START Exercise inputs
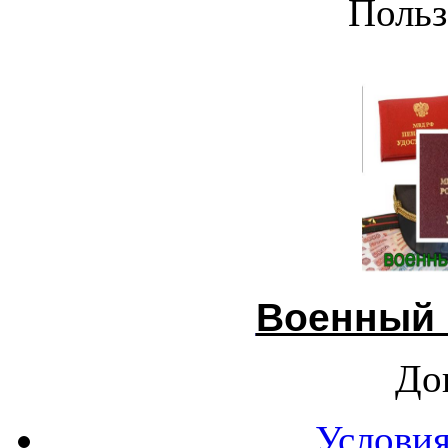
Польз
Военный 
До
Условия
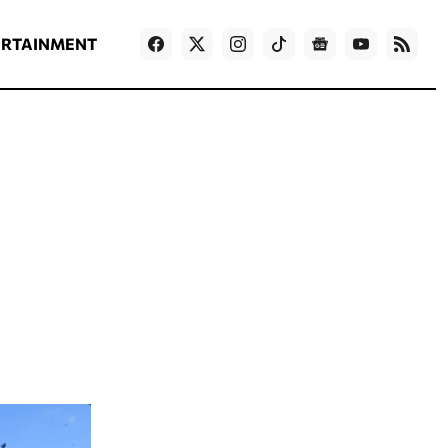
ΡΟΗ ΕΙΔΗΣΕΩΝ
T
NEWS IN ENGLISH
Games
ERTAINMENT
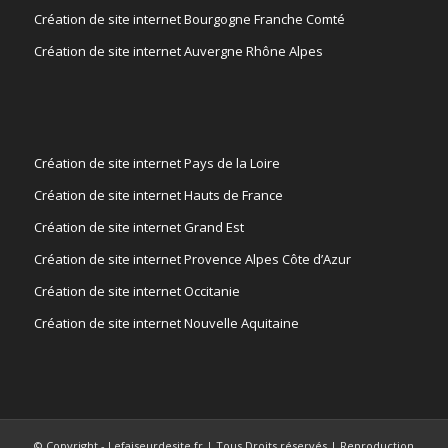
Création de site internet Bourgogne Franche Comté
Création de site internet Auvergne Rhône Alpes
Création de site internet Pays de la Loire
Création de site internet Hauts de France
Création de site internet Grand Est
Création de site internet Provence Alpes Côte d’Azur
Création de site internet Occitanie
Création de site internet Nouvelle Aquitaine
© Copyright - Lefaiseurdesite.fr | Tous Droits réservés | Reproduction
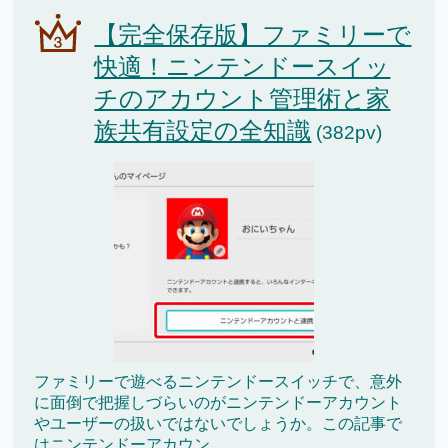
【完全保存版】ファミリーで
快適！ニンテンドースイッ
チのアカウント管理術と家
族共有設定の全知識
(382pv)
ファミリーで遊べるニンテンドースイッチで、意外
に面倒で把握しづらいのがニンテンドーアカウント
やユーザーの扱いではないでしょうか。この記事で
はニンテンドーアカウン...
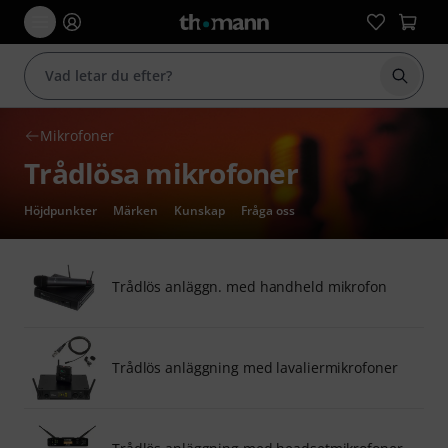
Börja 
Mikrofoner
Trådlösa mikrofoner
Höjdpunkter
Märken
Kunskap
Fråga oss
Trådlös anläggn. med handheld mikrofon
Trådlös anläggning med lavaliermikrofoner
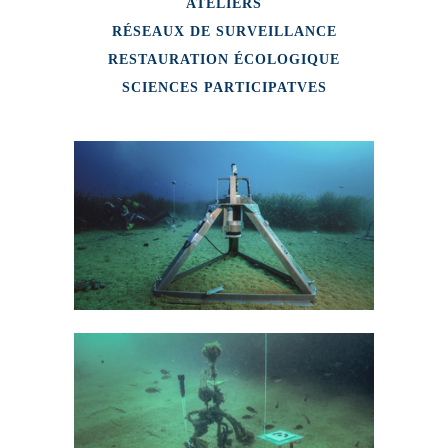
ATELIERS
RÉSEAUX DE SURVEILLANCE
RESTAURATION ÉCOLOGIQUE
SCIENCES PARTICIPATVES
CALME
RÉSEAUX DE SURVEILLANCE
CALOR
RÉSEAUX DE SURVEILLANCE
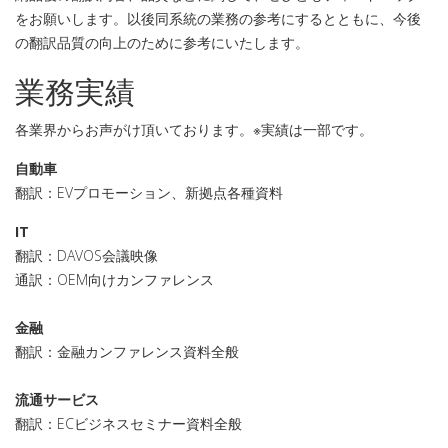
をお願いします。以後同系統の業務の参考にするとともに、今後
の翻訳品質の向上のために参考にいたします。
業務実績
各業界からお声がけ頂いております。※実績は一部です。
自動車
翻訳：EVプロモーション、新拠点各種資料
IT
翻訳：DAVOS会議映像
通訳：OEM向けカンファレンス
金融
翻訳：金融カンファレンス資料全般
流通サービス
翻訳：ECビジネスセミナー資料全般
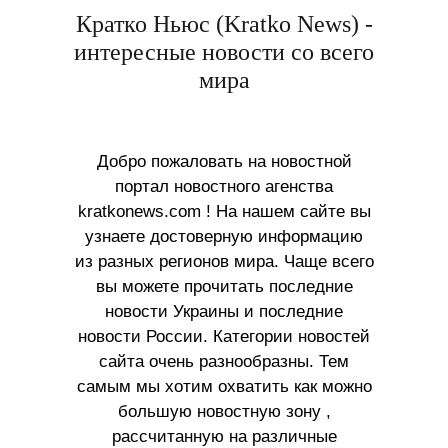
Кратко Ньюс (Kratko News) -
интересные новости со всего
мира
Добро пожаловать на новостной
портал новостного агенства
kratkonews.com ! На нашем сайте вы
узнаете достоверную информацию
из разных регионов мира. Чаще всего
вы можете прочитать последние
новости Украины и последние
новости России. Категории новостей
сайта очень разнообразны. Тем
самым мы хотим охватить как можно
большую новостную зону ,
рассчитанную на различные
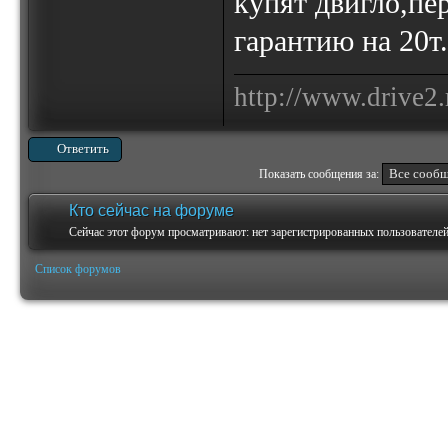
купят двигло,пе
гарантию на 20т
http://www.drive2.
Ответить
Показать сообщения за:
Кто сейчас на форуме
Сейчас этот форум просматривают: нет зарегистрированных пользователей 
Список форумов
END Exercise inputs
[What needs to be done] Only the text of the listing above is copied, exactly as written; its pictures are dropped.

[Output below]
Польз
Военный 
До
Условия
ΡΟΗ ΕΙΔΗΣΕΩΝ
T
NEWS IN ENGLISH
Games
ERTAINMENT
Création de site internet Bourgogne Franche Comté
Création de site internet Auvergne Rhône Alpes
Création de site internet Pays de la Loire
Création de site internet Hauts de France
Création de site internet Grand Est
Création de site internet Provence Alpes Côte d’Azur
Création de site internet Occitanie
Création de site internet Nouvelle Aquitaine
© Copyright - Lefaiseurdesite.fr | Tous Droits réservés | Reproduction
【完全保存版】ファミリーで
快適！ニンテンドースイッ
チのアカウント管理術と家
族共有設定の全知識
(382pv)
ファミリーで遊べるニンテンドースイッチで、意外
に面倒で把握しづらいのがニンテンドーアカウント
やユーザーの扱いではないでしょうか。この記事で
はニンテンドーアカウン...
Börja 
Mikrofoner
Trådlösa mikrofoner
Höjdpunkter
Märken
Kunskap
Fråga oss
Trådlös anläggn. med handheld mikrofon
Trådlös anläggning med lavaliermikrofoner
ATELIERS
RÉSEAUX DE SURVEILLANCE
RESTAURATION ÉCOLOGIQUE
SCIENCES PARTICIPATVES
CALME
RÉSEAUX DE SURVEILLANCE
CALOR
RÉSEAUX DE SURVEILLANCE
をお願いします。以後同系統の業務の参考にするとともに、今後
の翻訳品質の向上のために参考にいたします。
業務実績
各業界からお声がけ頂いております。※実績は一部です。
自動車
翻訳：EVプロモーション、新拠点各種資料
IT
翻訳：DAVOS会議映像
通訳：OEM向けカンファレンス
金融
翻訳：金融カンファレンス資料全般
流通サービス
翻訳：ECビジネスセミナー資料全般
Кратко Ньюс (Kratko News) -
интересные новости со всего
мира
Добро пожаловать на новостной
портал новостного агенства
kratkonews.com ! На нашем сайте вы
узнаете достоверную информацию
из разных регионов мира. Чаще всего
вы можете прочитать последние
новости Украины и последние
новости России. Категории новостей
сайта очень разнообразны. Тем
самым мы хотим охватить как можно
большую новостную зону ,
рассчитанную на различные
купят двигло,пе
гарантию на 20т
http://www.drive2.
Ответить
Показать сообщения за:
Кто сейчас на форуме
Сейчас этот форум просматривают: нет зарегистрированных пользователей 
Список форумов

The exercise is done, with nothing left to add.